Cultiver l'engagement
C’est en 1970 (« Motivation and Personality ») qu’Abraham Maslow dévoile la version la plus aboutie de sa théorie sur la motivation et l’expression des besoins humains. 5 catégories sont identifiées et selon ses études, l’accomplissement d’une catégorie entraine le besoin de passer à la suivante. Même si aujourd’hui, l’aspect hiérarchique de cette pyramide est remis en cause au profit d’un mélange plus subtile entre les différents besoins, cette représentation reste très pertinente si on l’associe à une vision de l’engagement des collaborateurs au sein d’une organisation.
Et au travail quels sont nos besoins ?
Pour aller plus loin, il est possible de mettre en parallèle un vrai constat entre cette pyramide ? reflet de l’individu et le monde de l’entreprise :
Selon les besoins satisfaits on retrouve les attitudes suivantes et c’est l’endroit où l’on se positionne dans la pyramide, et donc la somme des besoins satisfaits, qui crée l’engagement :
Paradoxalement et de manière générale, un nouvel entrant dans une organisation à tendance à arriver en haut de cette pyramide. Il est donc important de comprendre ce qui, au fil du temps, lui fait descendre l’échelle de motivation et pourquoi l’entreprise se transforme en machine à « déssatisfaire » les besoins de ses membres. L’étude Gallup de 2013 (« State of the Global Workplace: employee engagement insights for business leaders worldwide » http://www.gallup.com) nous permet de bien identifier le niveau de désengagement dans les entreprises françaises (cf graphique ci-dessous)

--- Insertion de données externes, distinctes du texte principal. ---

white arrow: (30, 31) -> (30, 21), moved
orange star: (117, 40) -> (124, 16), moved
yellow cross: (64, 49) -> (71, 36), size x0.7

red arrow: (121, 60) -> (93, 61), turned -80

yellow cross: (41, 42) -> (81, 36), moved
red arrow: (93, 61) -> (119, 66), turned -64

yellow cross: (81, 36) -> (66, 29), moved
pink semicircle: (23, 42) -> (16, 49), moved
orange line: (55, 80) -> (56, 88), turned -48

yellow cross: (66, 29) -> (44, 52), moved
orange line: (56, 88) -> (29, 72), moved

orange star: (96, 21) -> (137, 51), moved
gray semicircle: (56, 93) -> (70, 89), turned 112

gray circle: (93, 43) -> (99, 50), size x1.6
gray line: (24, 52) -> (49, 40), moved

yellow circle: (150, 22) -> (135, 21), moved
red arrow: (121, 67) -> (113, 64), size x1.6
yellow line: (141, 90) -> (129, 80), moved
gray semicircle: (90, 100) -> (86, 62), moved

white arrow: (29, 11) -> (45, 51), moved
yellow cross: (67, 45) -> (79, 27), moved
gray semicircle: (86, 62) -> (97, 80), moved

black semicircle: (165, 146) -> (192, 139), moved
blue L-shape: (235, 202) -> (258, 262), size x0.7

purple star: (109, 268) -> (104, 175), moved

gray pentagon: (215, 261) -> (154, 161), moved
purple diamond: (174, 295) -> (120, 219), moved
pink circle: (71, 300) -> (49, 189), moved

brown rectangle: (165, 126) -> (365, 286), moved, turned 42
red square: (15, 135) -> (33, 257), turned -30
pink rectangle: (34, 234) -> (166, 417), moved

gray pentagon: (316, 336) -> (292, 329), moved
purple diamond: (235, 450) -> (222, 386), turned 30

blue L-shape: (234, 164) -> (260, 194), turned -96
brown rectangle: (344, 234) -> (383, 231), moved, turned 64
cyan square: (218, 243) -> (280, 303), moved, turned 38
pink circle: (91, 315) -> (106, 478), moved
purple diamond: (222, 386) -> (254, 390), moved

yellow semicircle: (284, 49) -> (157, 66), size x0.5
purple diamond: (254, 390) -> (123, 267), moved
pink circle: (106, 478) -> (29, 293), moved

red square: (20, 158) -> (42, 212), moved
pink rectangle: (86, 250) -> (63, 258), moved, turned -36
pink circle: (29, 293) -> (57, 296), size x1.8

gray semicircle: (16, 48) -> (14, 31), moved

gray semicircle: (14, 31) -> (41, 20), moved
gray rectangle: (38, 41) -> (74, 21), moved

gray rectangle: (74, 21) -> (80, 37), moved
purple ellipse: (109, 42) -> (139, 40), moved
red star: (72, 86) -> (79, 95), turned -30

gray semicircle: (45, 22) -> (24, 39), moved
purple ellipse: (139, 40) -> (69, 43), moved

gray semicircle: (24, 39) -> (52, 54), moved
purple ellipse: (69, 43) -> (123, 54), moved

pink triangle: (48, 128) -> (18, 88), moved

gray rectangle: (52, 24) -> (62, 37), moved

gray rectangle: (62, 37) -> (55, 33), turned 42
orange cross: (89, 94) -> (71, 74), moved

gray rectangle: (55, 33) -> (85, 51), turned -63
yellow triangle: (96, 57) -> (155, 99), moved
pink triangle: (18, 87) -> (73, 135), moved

Imaginez que l’organisation soit un bateau, dans celui-ci 9 personnes rament pour avancer, 26 rament en sens inverse et 65 ne rament pas. Notre bateau, si beau soit-il, n’ira pas très loin dans ces conditions et il n’ira surtout pas dans la direction où il était supposé aller.
Engagez-vous, engagez-vous …
L’engagement ou le désengagement sont des états contagieux. Ainsi si on n’y fait pas attention l’entreprise peut rapidement se transformer en un formidable outil de démotivation. Il apparaît clairement que les managers, quels qu’ils soient, doivent toujours se situer dans la catégorie « Hautement Engagé », celle dans laquelle l’accomplissement personnel passe par le besoin de transmettre, d’aider les autres à s’accomplir et donc à atteindre à leur tour le niveau le plus haut de la pyramide. Mais attention atteindre le sommet ne veut pas dire y rester, selon Maslow, la perte d’un des besoins de niveau inférieur entraîne le passage en priorité haute de la reconquête de celui-ci et donc potentiellement la dégradation de l’engagement du collaborateur.

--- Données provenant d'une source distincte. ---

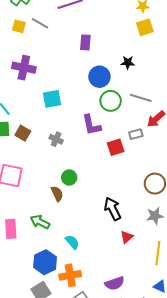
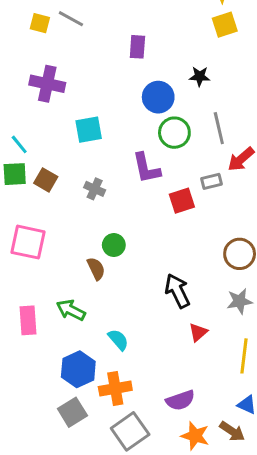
gray line: (141, 98) -> (219, 128), turned 60

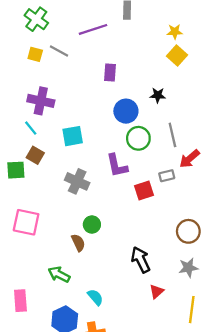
yellow square: (225, 25) -> (177, 55), turned -30
cyan line: (19, 144) -> (31, 128), moved
brown square: (46, 180) -> (35, 155), moved
gray cross: (95, 189) -> (77, 181), size x1.5
pink rectangle: (28, 320) -> (20, 301), moved

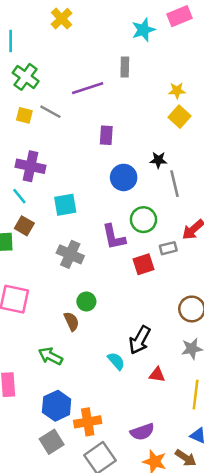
gray line: (172, 135) -> (174, 184), moved
green circle: (138, 138) -> (143, 220), moved
black arrow: (141, 260) -> (140, 340), turned -125
red triangle: (157, 291) -> (157, 375), turned 49
cyan semicircle: (95, 297) -> (116, 361), moved

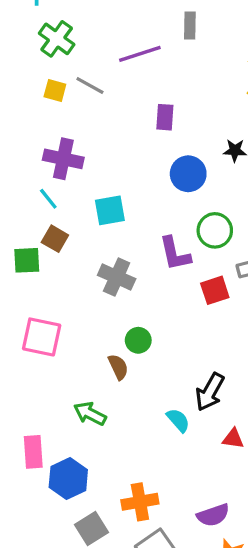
blue hexagon: (57, 406) -> (68, 479), moved

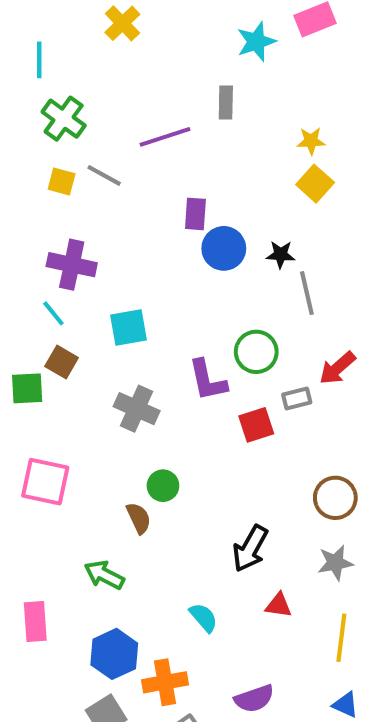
blue circle: (188, 174) -> (224, 248), moved
cyan semicircle: (178, 420) -> (204, 617), moved
blue hexagon: (68, 479) -> (114, 654), moved

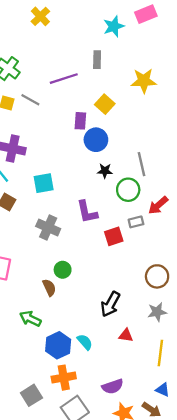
yellow star: (311, 141) -> (144, 81), size x1.6
yellow square: (315, 184) -> (105, 104), moved
black star: (281, 255) -> (105, 171), moved
green circle: (256, 352) -> (128, 190), moved
blue hexagon: (114, 654) -> (58, 345), moved

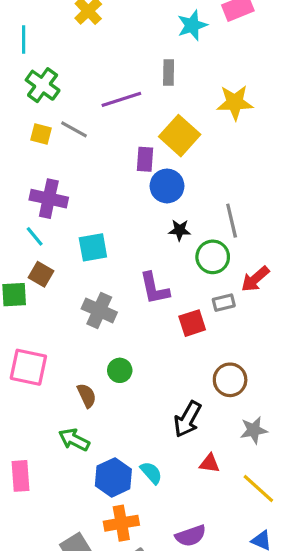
yellow square: (105, 104) -> (180, 136), size x1.4
brown circle: (157, 276) -> (230, 380), moved
brown semicircle: (49, 288) -> (87, 396), moved
yellow line: (160, 353) -> (258, 489), turned -55

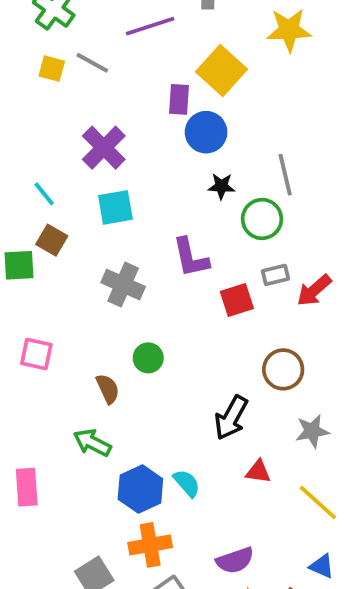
purple cross: (49, 199) -> (104, 148), moved, turned 33
red arrow: (255, 279) -> (314, 290), moved
pink square: (28, 367) -> (36, 354), size x0.7

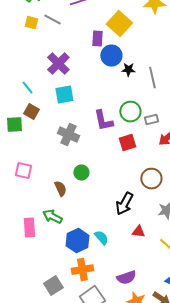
black star: (221, 186) -> (128, 70), moved
green circle: (262, 219) -> (130, 112), moved
gray rectangle: (275, 275) -> (151, 120), moved
pink rectangle: (27, 487) -> (29, 228), moved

Isaac Getz, dans son livre « Liberté & Compagnie » introduit de nouveaux besoins et une nouvelle articulation de ceux-ci. Pour lui il n’y a pas de méthode universelle pour libérer une entreprise et rendre les salariés heureux, en revanche il y a des éléments qui, absents, feront échouer toute tentative.
- Egalité : l’ensemble des salariés doit être traité de manière égale avec considération, respect, bienveillance et confiance.

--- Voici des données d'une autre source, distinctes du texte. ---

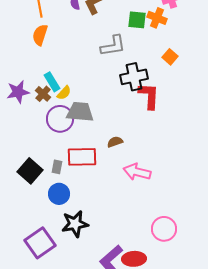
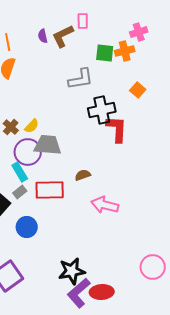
orange cross: (157, 18) -> (125, 51), turned -36
cyan rectangle: (52, 82) -> (20, 172), moved
gray rectangle: (57, 167) -> (20, 192), moved, turned 40
black star: (75, 224) -> (72, 271), moved
pink circle: (164, 229) -> (153, 267), moved

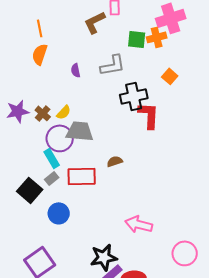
pink cross: (139, 32) -> (171, 18), size x1.6
purple semicircle: (43, 36) -> (76, 70), moved
pink arrow: (105, 205) -> (139, 224), moved

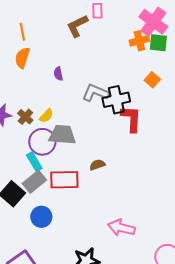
pink cross: (171, 18) -> (153, 22), turned -36
green square: (137, 39) -> (158, 43), moved
gray L-shape: (113, 65) -> (95, 93), moved, turned -148
gray rectangle: (52, 178) -> (34, 182), size x1.6

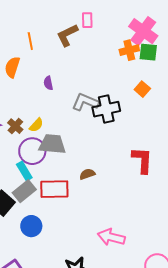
orange line: (22, 32) -> (30, 41), moved
red L-shape: (131, 119) -> (142, 160), moved

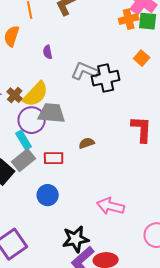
yellow semicircle: (36, 125) -> (36, 94), size x1.8
red rectangle: (54, 189) -> (54, 158), size x0.7
blue circle: (31, 226) -> (48, 195), moved

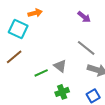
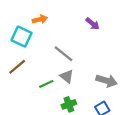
gray line: (86, 48) -> (63, 54), moved

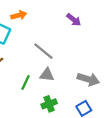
gray triangle: (67, 76) -> (47, 75), turned -32
green line: (46, 84) -> (26, 83), turned -40

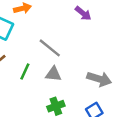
green line: (26, 83) -> (25, 72), moved

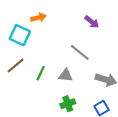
gray line: (50, 48) -> (80, 52), moved

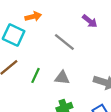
gray line: (80, 52) -> (64, 42), moved

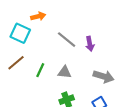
purple arrow: (90, 21) -> (90, 44), moved, turned 40

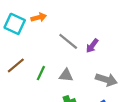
cyan square: (20, 33) -> (15, 24), moved
purple arrow: (90, 44) -> (92, 46), turned 48

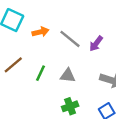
orange arrow: (39, 17) -> (41, 32), moved

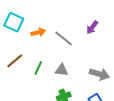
purple arrow: (96, 44) -> (92, 27), moved

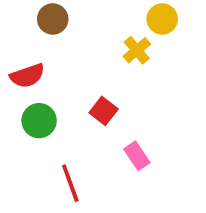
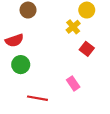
red square: (104, 111) -> (87, 49), moved
red line: (70, 183) -> (37, 98), turned -60

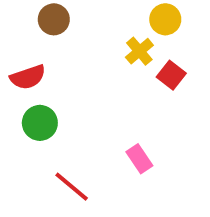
red square: (87, 49) -> (171, 75), moved
red line: (37, 98) -> (72, 187), turned 30

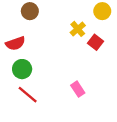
yellow circle: (165, 19) -> (102, 11), moved
red line: (72, 187) -> (28, 95), moved

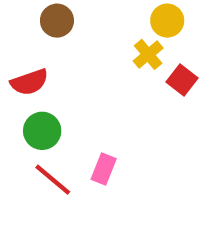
yellow circle: (102, 11) -> (167, 21), moved
pink rectangle: (78, 89) -> (104, 169), moved, turned 56

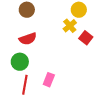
red semicircle: (29, 82) -> (28, 39), moved
red line: (53, 180) -> (25, 85), turned 60

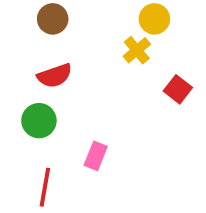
red square: (86, 38) -> (178, 89), moved
red line: (25, 85) -> (45, 187), moved

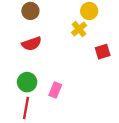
red square: (178, 89) -> (103, 52), turned 35
green circle: (39, 121) -> (27, 82), moved

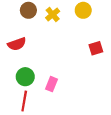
yellow cross: (79, 29) -> (53, 15), moved
red semicircle: (32, 44) -> (17, 44), moved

- Développement personnel : Chaque salarié doit pouvoir se développer et acquérir de nouvelles connaissances dans son travail.
- Autodirection : Chaque employé doit être traité en être responsable et doit pouvoir gérer lui-même ce qu’il a à faire au sein de l’entreprise, guidé par la vision et les valeurs de celle-ci.
Ces piliers indissociables agissent au fond sur les trois derniers étages de la pyramide de Maslow, considérant sans doute que les deux premiers (salaire et sécurité) sont le minimum pour une entreprise qui souhaite prospérer et s’engager sur le chemin de la bienveillance.
Le système de management de type « Commandement & Contrôle » massivement répandu en France et consistant à dire aux salariés quoi faire et à vérifier qu’ils ont bien fait ce qu’on leur a demandé avec la méthode qu’on leur a imposée détruit quasiment de fait les trois derniers étages de la pyramide de Maslow appliquée au monde du travail et raye de la carte les trois besoins fondamentaux décrits par Isaac Getz. Dans ces conditions, on comprend mieux les résultats de l’étude Gallup précédemment citée.
Prendre en compte les besoins de ses équipes et les satisfaire est impératif pour un manager. Etre conscient des besoins fondamentaux est une clé pour obtenir un engagement fort de ses équipes. De nos jours le rôle du manager doit être celui d’un leader à l’écoute et en mesure de placer tout le monde dans les meilleures conditions pour s’accomplir et par ricochet faire que l’entreprise croisse et prospère.
Le management est donc une discipline extrêmement compliquée qui doit se réinventer en permanence en fonction de la personnalité mais aussi de l’état d’esprit des managés à un instant T. C’est en cela qu’elle est sans doute une des activités les plus passionnante du monde du travail.